Je m'avançais vers les bureaux, et apercevant une tête qui ne m'était pas inconnue, je m'approchais de Gripsec.

Il me demanda tout d'abord de lui présenter ma baguette, comme d'habitude, pour prouver mon identité.

Une fois assuré que j'étais bien celui je prétendais être, il me conduisit vers une salle privée dont je n'avais même pas eu connaissance jusqu'à présent.

Il engagea la conversation.

« Je devine que vous n'êtes pas ici pour retirer l'argent de vos coffres. »

« Vous avez tout à fait raison, lui confirmais-je. Je suis là pour savoir si vous aviez un moyen... »

« De savoir quelle créature vous pouvez être. »m'interrompit-il.

« Comment avez-vous deviné ? » m'étonnais-je.

Il m'adressa un sourire, qui révéla ses dents tordues et toutes jaune.

« Vous avez changé Monsieur Potter, alors il m'apparaît dans l'ordre de la logique que vous cherchiez quel est devenu votre statut. » expliqua-t-il calmement en croisant ses long doigts aux griffes acérées.

« Vous avez raison. Alors ? Avez vous bel et bien les moyens de m'aider ? »

« Absolument, nous avons cela, Monsieur Potter. » m'assura-t-il en se dirigeant vers un tiroir d'où il sortit des parchemins. Il en ouvrit un autre pour en sortir un couteau, puis se tourna vers moi.

« Ceci, dit-il en me montrant le parchemin, est un papier enchanté. »

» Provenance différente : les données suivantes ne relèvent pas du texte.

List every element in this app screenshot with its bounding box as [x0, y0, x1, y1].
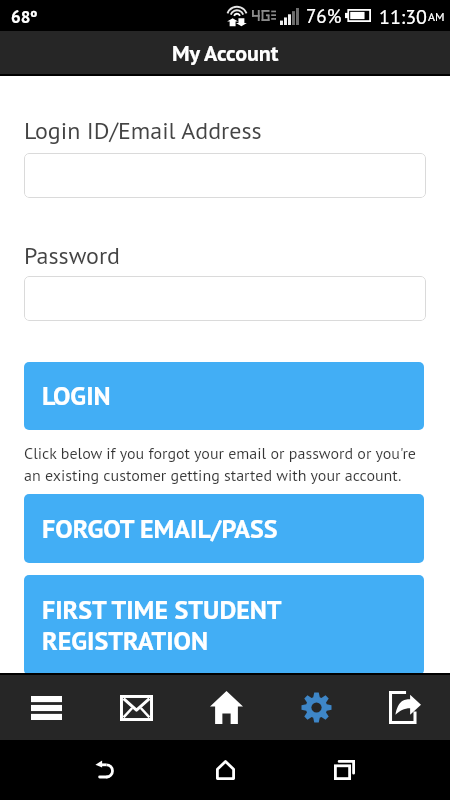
staticText: Login ID/Email Address	[24, 115, 262, 146]
button[interactable]: LOGIN	[24, 362, 424, 430]
button[interactable]: FORGOT EMAIL/PASS	[24, 494, 424, 563]
staticText: 11:30	[379, 4, 427, 30]
staticText: 76%	[306, 4, 342, 29]
staticText: FORGOT EMAIL/PASS	[42, 512, 278, 546]
staticText: Click below if you forgot your email or …	[24, 443, 426, 485]
button[interactable]: FIRST TIME STUDENT REGISTRATION	[24, 575, 424, 675]
button[interactable]	[24, 153, 426, 198]
button[interactable]	[24, 276, 426, 321]
button[interactable]: Home	[181, 675, 271, 740]
staticText: LOGIN	[42, 379, 111, 413]
button[interactable]: Settings	[271, 675, 361, 740]
button[interactable]: Home	[185, 740, 265, 800]
staticText: Password	[24, 240, 120, 271]
staticText: FIRST TIME STUDENT REGISTRATION	[42, 593, 282, 658]
button[interactable]: Share	[360, 675, 450, 740]
button[interactable]: Back	[65, 740, 145, 800]
staticText: My Account	[172, 39, 279, 67]
button[interactable]: Mail	[91, 675, 181, 740]
staticText: AM	[428, 9, 445, 25]
button[interactable]: Menu	[1, 675, 91, 740]
button[interactable]: Recents	[304, 740, 384, 800]
staticText: 68º	[11, 6, 38, 28]
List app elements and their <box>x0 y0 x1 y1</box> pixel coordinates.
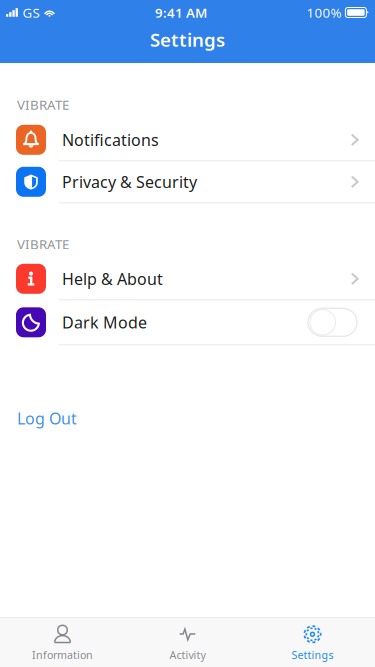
staticText: Help & About <box>62 268 163 289</box>
button[interactable]: Notifications <box>0 119 375 161</box>
staticText: Privacy & Security <box>62 171 197 192</box>
staticText: VIBRATE <box>17 235 69 253</box>
button[interactable]: Privacy & Security <box>0 161 375 203</box>
button[interactable]: Log Out <box>0 408 375 428</box>
staticText: 100% <box>306 4 341 21</box>
button[interactable]: Activity <box>125 616 250 667</box>
button[interactable]: Information <box>0 616 125 667</box>
staticText: VIBRATE <box>17 96 69 113</box>
button[interactable]: Dark Mode <box>0 300 375 345</box>
staticText: Settings <box>292 648 334 662</box>
staticText: 9:41 AM <box>155 4 207 21</box>
staticText: Activity <box>170 648 206 662</box>
staticText: Dark Mode <box>62 312 147 333</box>
staticText: Settings <box>150 27 225 52</box>
staticText: Log Out <box>17 408 77 429</box>
button[interactable]: Help & About <box>0 258 375 300</box>
button[interactable]: Settings <box>250 616 375 667</box>
staticText: Information <box>32 648 93 662</box>
staticText: Notifications <box>62 129 159 150</box>
staticText: GS <box>22 4 40 21</box>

Je le regardais, interpellé, fixait le parchemin, puis à nouveau l'être qui me servait de conseiller. Décidément, j'avais du mal à croire qu'un simple papier puisse me venir en aide. Même si avec la magie quasiment rien ne me paraissait irréalisable. Cependant, Hermione m'avait assuré qu'ici, on me viendrait en aide, alors j'étais prêt à croire n'importe quelle ineptie qu'on pourrait bien me sortir pourvu que ces inepties viennent de la bouche de ces gobelins.

Devant mon regard, il poursuivit son explication.

« Il vous suffira de verser... »

Il leva le couteau.

« ...Quelques gouttes de votre sang sur ce parchemin, pour qu'il vous indique ce que vous êtes. »

Je hochais alors la tête, et me saisis de la lame, en lui laissant par contre le parchemin. Il ne manquerait plus que cette chose imprégnée de magie gobeline me morde.

Je m'entamais la peau de la paume, et alors qu'il tendait le parchemin, je serrais mon poing au dessus du papier. Une fois que les quelques gouttes suffisantes furent versées, je refermais ma peau d'un sort informulé.

Une fois cela fait je tendis le couteau à Gripsec, qui se retourna pour aller le ranger.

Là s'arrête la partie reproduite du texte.